En la pared principal de la gran sala que daba a un patio interior, tenía colgado su bordón rojo y el machete paraguayo que con su nombre grabado en la hoja había sido su arma preferida en la Guerra. Junto a éste había una foto amarillenta, con los bordes gastados y filamentosos, donde aparecía con su sencilla indumentaria militar de sobrado pantalón, muy joven y apuesto, sujetando las bridas al pie del Generalísimo Gómez que montado sobre su caballo lucía su seriedad, su sombrero, su machete al cinto y su enorme bigote blanco.
Lo más bello que le oí decir alguna vez a este tío maravilloso en casa de mi abuelo, y en cierta forma respondiendo a los miembros de la familia que se preocupaban como siempre por sus pocos recursos, fue que “no requería de nada pues sus necesidades eran mínimas”. Después añadió: “cuanto más cosas tienes más necesidades te inventas y por ese camino de ambiciones y codicias te tornas insaciable y posiblemente vil”. Era todo un coloso.
En 1957, en plena efervescencia de la Revolución, a los 76 años de edad, en un pequeño apartamento de La Habana, muy cercano al Malecón, durante una reunión clandestina de actividades revolucionarias donde se encontraron montones de armas y millares de panfletos que acusaban al gobierno de tantas y tantas injusticias, junto a cinco jóvenes que lo acompañaban, mi tío Panchito fue muerto, vestido de punta en blanco dentro de un charco de sangre, ametrallado por los esbirros de la Policía Militar de la funesta dictadura del General Batista.
Junto a él estaba el cadáver también bañado en sangre de la joven mujer que lo amó, lo acompañó y se ocupó de él hasta el final de su extraordinaria vida y de su más que extraordinaria muerte.
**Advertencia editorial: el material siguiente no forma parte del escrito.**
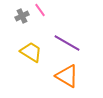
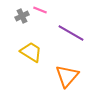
pink line: rotated 32 degrees counterclockwise
purple line: moved 4 px right, 10 px up
orange triangle: rotated 40 degrees clockwise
Era mi héroe. Y lo será por siempre, con su elegancia, con su hermosa sonrisa y con aquel carácter indestructible y valeroso que era su máxima distinción. Dentro de mí, para él, y para ella, desde siempre, está latiendo la mejor y más amorosa condecoración imaginable. Declararon extrañados los policías que los acribillaron que nunca habían visto una cara tan satisfecha y de tanta comprensión como aquélla de mi tío en el momento de estar frente a su muerte. Y que, igual en el momento suyo, ella no le quitaba la mirada de encima en aquella aterradora pero cariñosa comunicación de despedida de aquel último instante violentamente compartido.